Reliable winners for SUV, trucks, sports car models

  • Small User: Chevrolet Equinox
  • Mid-Size Utility: Subaru Outback
  • Full Details: Chevrolet Tahoe
  • Mid-Size Pickup: Honda Ridgeline*
  • Must-Light Pick-up: Ford F-Series
  • Heavy duty pickup: Chevrolet Silverado 2500/3500
  • Van: Mercedes-Benz Sprinter
  • Sports car: Dodge Challenger*
  • Small Car: Chevrolet Bolt*
  • Top Car: Nissan Altima
  • Under the hood: Tesla Model Y
  • Lincoln Nautilus Mid-Size Utility Icon
  • Brand: Land Rover Range Rover
  • Luxury sports car: Chevrolet Corvette*
  • Small Luxury Car: Tesla Model 3
  • Mid-Size Car: Lexus ES*
  • Full Car: Mercedes-Benz S-Class*

Mary Barra responded

GM CEO Mary Barra, in response to the S&P report, posted on her LinkedIn page Monday, “Today, we received an important announcement that underscores General Motors’ commitment to having customers for life. … Year after year, if When you buy a GM vehicle, you’re more likely to be in our family of brands than if you go to a competitor. I’m proud to say that Chevrolet, GMC and Cadillac all posted solid year-over-year profits, and five Chevrolets — the Equinox, Tahoe, Silverado, Bolt EV and Corvette — led their respective segments. It’s no coincidence that four of the five led their segments in the 2022 JD First Quality Study, too.”

Behind the scene

People who crunched the data say the auto industry is going through a lot of change and change, and analysts are watching to see if 2022 will be a big one for Tesla and what’s next.

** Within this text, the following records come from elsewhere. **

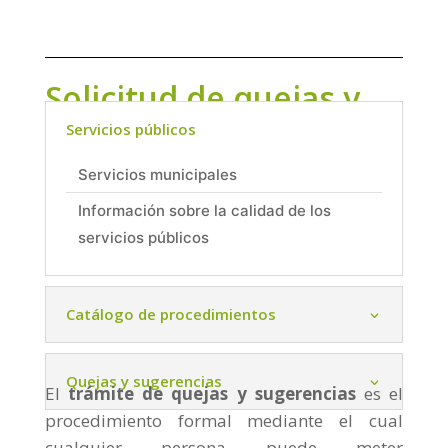
Solicitud de quejas y
sugerencias
Servicios públicos
Servicios municipales
Información sobre la calidad de los
servicios públicos
Catálogo de procedimientos
Quejas y sugerencias
El
trámite de quejas y sugerencias
es el
procedimiento formal mediante el cual
cualquier persona puede meter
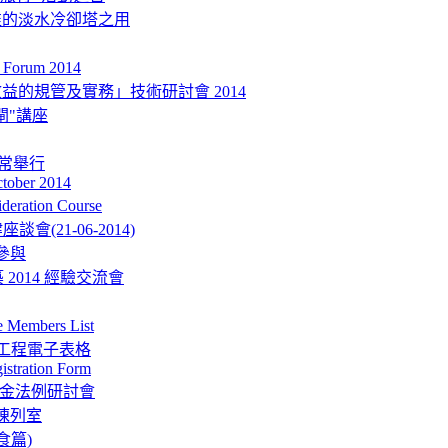
准的淡水冷卻塔之用
Forum 2014
的規管及實務」技術研討會 2014
閘"講座
如常舉行
ctober 2014
eration Course
會(21-06-2014)
參與
 2014 經驗交流會
mbers List
型工程電子表格
istration Form
強積金法例研討會
陳列室
食篇)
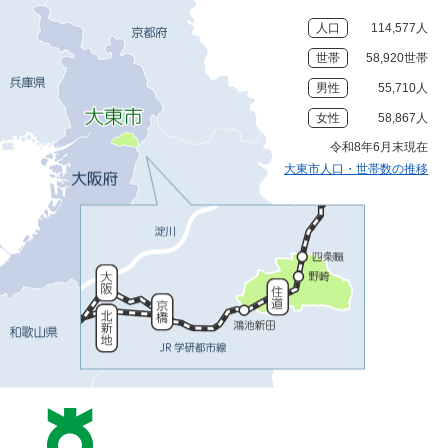
人口
114,577人
世帯
58,920世帯
男性
55,710人
女性
58,867人
令和8年6月末現在
大東市人口・世帯数の推移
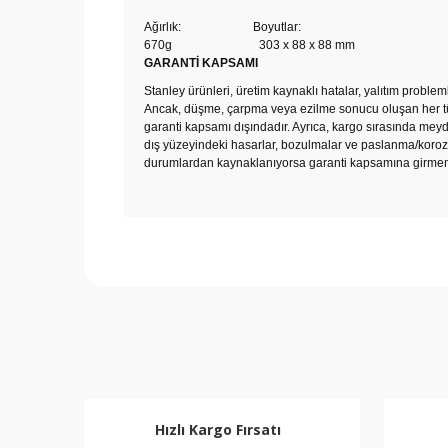
Ağırlık: Boyutlar:
670g 303 x 88 x 88 mm
GARANTİ KAPSAMI
Stanley ürünleri, üretim kaynaklı hatalar, yalıtım problem
Ancak, düşme, çarpma veya ezilme sonucu oluşan her tür
garanti kapsamı dışındadır. Ayrıca, kargo sırasında mey
dış yüzeyindeki hasarlar, bozulmalar ve paslanma/korozy
durumlardan kaynaklanıyorsa garanti kapsamına girmem
Bu ürünün fiyat bilgisi, resim, ürün açıklamalarında v
Görüş ve önerileriniz için teşekkür ederiz.
Ürün resmi kalitesiz, bozuk veya görüntülenemiyor.
Ürün açıklamasında eksik bilgiler bulunuyor.
Ürün bilgilerinde hatalar bulunuyor.
Hızlı Kargo Fırsatı
Ürün fiyatı diğer sitelerden daha pahalı.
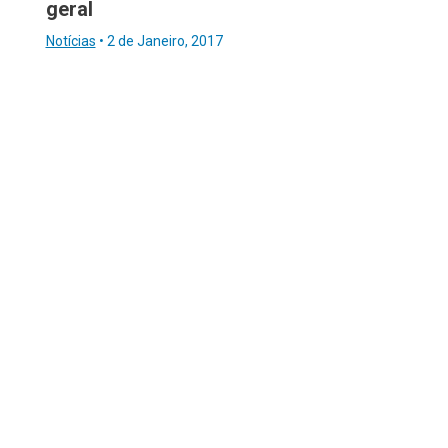
geral
Notícias
•
2 de Janeiro, 2017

The shortage of vehicles is hurting automakers, including Ford, because buyers are being forced to look elsewhere, Vince Palomarez, S&P Global Mobility product manager for safety, told the Detroit Free Press. “It’s a sign of the times and what’s going on in the industry. The supply shortage has had an impact. Safety has had an impact.”

Cane:Ford CEO briefs employees on Tesla, challenges ahead

Palomarez said Ford’s latest data has less to do with Ford’s weakness than Tesla’s strength in the industry as a whole.

“Tesla has seen great profits,” he said. “The data shows us that Tesla customers return to the market faster than normal. If the industry average is 38 months to buy, a Tesla customer has only 24 months. It is faster than a year . Tesla has only a fan base. Tesla’s name is very well accepted. They have spent 10 years to build a reputation as a manufacturer of EV electric vehicles.”

Also, Palomarez said, Tesla’s charging system must be considered as something. Once the buyer owns the equipment, the equipment works with this brand.

Because GM has pushed to increase rates in the second half of 2022, confidence in the company has increased, Palomarez said.

With no rates, no incentives and a strong used car market, industry safety has dropped 3 percentage points overall to 50.2% since the start of the 2019 pandemic.

Palomarez said the industry is in a difficult situation. “The real competition is going to happen next year. We’re going to start seeing innovation levels grow back. Is this Tesla driving the trend or the sustainable?”

Cane:GM shines, Ford fails to impress in JD’s latest reliability survey

Cane:Ford’s Jim Farley talks about the financial struggles of carmakers, plans to cut costs

Cane:Ford CEO Jim Farley emphasized that only 1 company is challenging Tesla right now

Editor’s note: S&P Global Mobility updated its data on Monday to reflect that Ford has achieved the best safety performance for more than 12 years, longer than initially stated.